ただ、考えてみれば、上に挙げた違憲判決の例は相手に都合のいいものばかりでした。ロー対ウェイドもそうですし、他にもブラウン対教育委員会裁判など、選挙では過半数に負けるであろう社会的弱者の権利を最高裁は守ってきたと容易に言えます。ただ、UNSWはそのような議論を全くしませんでした。向こうは人々のrationalityにダウトをかけたり、最高栽の影響力にダウトをかけたりと、ちょっとしくっていました。救われた形です。
このラウンドのDeputyは苦労しました。プレパで思いついたマタ―量が少なかったのと、相手への反論もそこまでする所がなかったので、とりあえずメタディベートと、未幸のマタ―の見せ方を変えるのと、Exampleの説明量をちょこっと増やすくらいでした。
R4: That South Korea should return to the Sunshine Policy
Aff: ICU 1, Neg: HKU 1, Vote: HKU 1
友達が多い方ではない僕でも、国際大会に行けば友達の1人や2人できます。今回のオーストラルでは、それがHKUのA君だったので、初めてA君と知り合ったこのラウンドは思い出深いラウンドです。HKUはESL準優勝しただけあって、上手かったですし、ジャッジもVictoria Wellingtonの中間管理職的な人で、結構いいラウンドでした。

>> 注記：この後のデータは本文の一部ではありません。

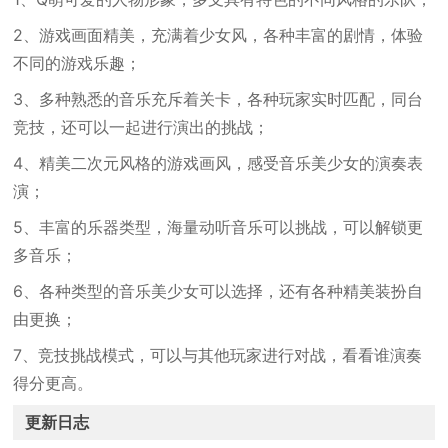
2、游戏画面精美，充满着少女风，各种丰富的剧情，体验
不同的游戏乐趣；
3、多种熟悉的音乐充斥着关卡，各种玩家实时匹配，同台
竞技，还可以一起进行演出的挑战；
4、精美二次元风格的游戏画风，感受音乐美少女的演奏表
演；
5、丰富的乐器类型，海量动听音乐可以挑战，可以解锁更
多音乐；
6、各种类型的音乐美少女可以选择，还有各种精美装扮自
由更换；
7、竞技挑战模式，可以与其他玩家进行对战，看看谁演奏
得分更高。
更新日志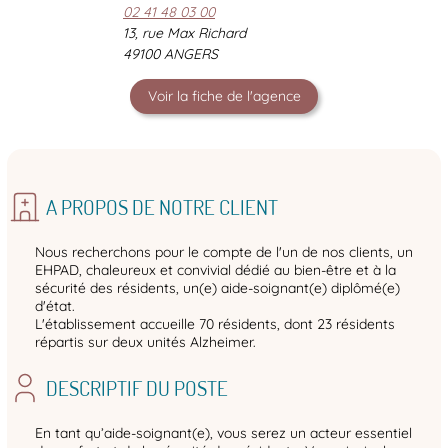
02 41 48 03 00
13, rue Max Richard
49100 ANGERS
Voir la fiche de l'agence
A PROPOS DE NOTRE CLIENT
Nous recherchons pour le compte de l'un de nos clients, un
EHPAD, chaleureux et convivial dédié au bien-être et à la
sécurité des résidents, un(e) aide-soignant(e) diplômé(e)
d'état.
L'établissement accueille 70 résidents, dont 23 résidents
répartis sur deux unités Alzheimer.
DESCRIPTIF DU POSTE
En tant qu’aide-soignant(e), vous serez un acteur essentiel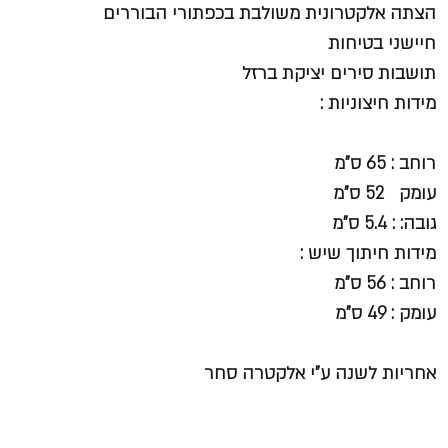
הצתה אלקטרונית משולבת בכפתורי הבוררים
חיישני בטיחות
תושבות סירים יציקת ברזל
מידות חיצוניות :
רוחב : 65 ס”מ
עומק 52 ס”מ
גובה: : 5.4 ס”מ
מידות חיתוך שיש :
רוחב : 56 ס”מ
עומק : 49 ס”מ
אחריות לשנה ע”י אלקטרה סחר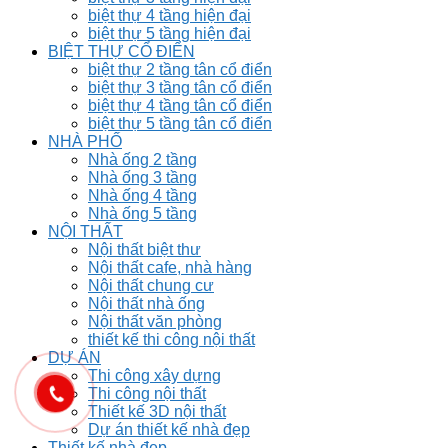
biệt thự 4 tầng hiện đại
biệt thự 5 tầng hiện đại
BIỆT THỰ CỔ ĐIỂN
biệt thự 2 tầng tân cổ điển
biệt thự 3 tầng tân cổ điển
biệt thự 4 tầng tân cổ điển
biệt thự 5 tầng tân cổ điển
NHÀ PHỐ
Nhà ống 2 tầng
Nhà ống 3 tầng
Nhà ống 4 tầng
Nhà ống 5 tầng
NỘI THẤT
Nội thất biệt thư
Nội thất cafe, nhà hàng
Nội thất chung cư
Nội thất nhà ống
Nội thất văn phòng
thiết kế thi công nội thất
DỰ ÁN
Thi công xây dựng
Thi công nội thất
Thiết kế 3D nội thất
Dự án thiết kế nhà đẹp
Thiết kế nhà đẹp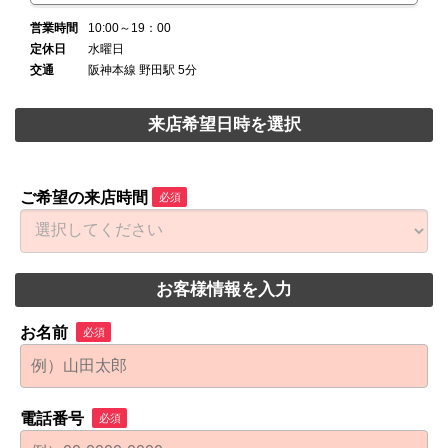
営業時間
10:00～19：00
定休日
水曜日
交通
阪神本線 野田駅 5分
来店希望日時を選択
ご希望の来店時間
必須
お客様情報を入力
お名前
必須
電話番号
必須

さて、太陽政策に戻そうモーションですが、金大中やノムヒョン時代の太陽政策の全貌を知らなかったのと、知っていた政策のインパクトが弱かったので、「どでかくやろう」ということになりました。僕たちのdefinitionは、SQの経済制裁を全てやめて、思いっきり貿易して、お金や人の動きも自由にするというものでした。予想していたものと少し違ったのか、LOが最初から叩いてきたので、DPMで「ちょっとラディカルになっただけじゃん」ってどや顔で言いました。ラウンドの後にジャッジに聞いたら、このdefinitionはちょっと違うけど、問題はないよと言われました。ただ、南北統一の話をあまりせずに、constructive engagement vs. sanctionの普通のIRディベートにしてしまったことは反省しています。
こっちとしては、「経済制裁は韓国の安全を脅かし、北朝鮮の市民を殺している」というケースを立てました。韓国の安全保障のところでは、SQで金政権が自国民に対してその正当性を軍事面でしか表現できず、AFTだと経済発展を通して政権を安定化できる+韓国との経済関係に依存することで、昨年の延坪島への砲撃みたいな事件は起きなくなると言いました。北朝鮮の市民を殺している議論は、普通の経済制裁の議論です。相手は、制裁という重要な外交ツールを失う、韓国のイメージが悪くなる、あともう1つ何かポイントを出してきました。1つ目以外は、相手のポジティブマタ―は強くなかったのですが、反論は上手かったです。主に向こうは金政権がそこまでrationalに考えない、貿易による利益は市民にtrickle downしない+金政権を強くするだけ、あとは過去の太陽政策の失敗を事例付きで言ってきました。正直勝ったとは思ったのですが、北朝鮮の市民にtrickle downする証明が不十分なのと、相手からの反論へのレスポンス不足で負けました。